A certa altura, o sempre jovial Tommy Lee saiu de trás de seu instrumento e, a seu modo, pediu desculpas pelo Mötley Crüe ter levado tanto tempo para tocar no Brasil. Para manter a fama de farrista, deu uma garrafa de uísque para a turma que estava na frente e ordenou que todos bebessem, não sem antes perguntar: "Vocês têm idade para isto?". Lee então foi para o teclado, tocando a introdução da balada "Home Sweet Home".

Leia um trecho do Arquivo RS com o Mötley Crüe, publicado na edição de maio da Rolling Stone Brasil.

O momento "calmo" não durou muito. Mick Mars improvisou um pouco em seu instrumento e esta foi a deixa para eles voltarem com as explosivas "Don't Go Away Mad (Just Go Away)", "Dr. Feelgood", "Too Young to Fall in Love" e "Ten Seconds to Love". O Credicard Hall, que já estava lotado, vivia um clima de carnaval, com muita gente pulando e derramando cerveja na cabeça de quem estava nos arredores. Aliás, o público deu um show à parte: os mais corajosos foram caracterizados, usando maquiagem, cabelos cheios de laquê, pintura na cara e calça de oncinha. Para permanecer no clima, várias garotas se vestiram como pornstars da Sunset Strip, em Hollywood.

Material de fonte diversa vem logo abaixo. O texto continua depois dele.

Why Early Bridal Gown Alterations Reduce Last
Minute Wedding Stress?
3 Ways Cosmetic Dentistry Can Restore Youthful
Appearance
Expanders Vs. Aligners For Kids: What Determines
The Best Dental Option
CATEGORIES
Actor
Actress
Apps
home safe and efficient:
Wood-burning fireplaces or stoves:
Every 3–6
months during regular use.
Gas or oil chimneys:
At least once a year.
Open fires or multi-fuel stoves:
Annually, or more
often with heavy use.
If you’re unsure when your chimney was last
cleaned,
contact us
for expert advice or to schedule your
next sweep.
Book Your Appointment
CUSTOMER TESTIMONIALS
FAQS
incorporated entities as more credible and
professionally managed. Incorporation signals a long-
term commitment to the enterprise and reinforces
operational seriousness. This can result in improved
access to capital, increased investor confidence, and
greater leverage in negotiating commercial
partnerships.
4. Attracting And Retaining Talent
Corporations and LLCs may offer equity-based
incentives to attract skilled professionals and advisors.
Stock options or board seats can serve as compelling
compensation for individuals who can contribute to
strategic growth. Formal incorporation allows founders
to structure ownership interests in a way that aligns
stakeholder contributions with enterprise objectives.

Já no final, a antiga "Smokin' In the Boys Room", com sua cadência de blues, deu uma pausa pra todo mundo respirar, mas não por muito tempo. O hino "Girls, Girls, Girls" veio depois e colocou o Credicard Hall abaixo. O encerramento parecia que ia vir com "Kickstart My Heart", cheio de pique, mas depois de uma pausa que durou mais de cinco minutos, veio o bis com "Looks That Kill", a canção que colocou o a banda no mapa do rock em 1984. A apresentação do Mötley Crüe durou precisamente uma hora e meia, e certamente a satisfação foi garantida.